##### Available data
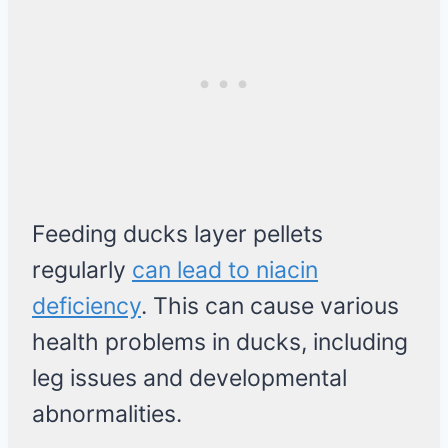
Feeding ducks layer pellets
regularly
can lead to niacin
deficiency
. This can cause various
health problems in ducks, including
leg issues and developmental
abnormalities.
##########
_Your goal_: Taking the entries as a whole, work out how many lines contain the string "ducks". Respond with only the number.

_Solution below_: 2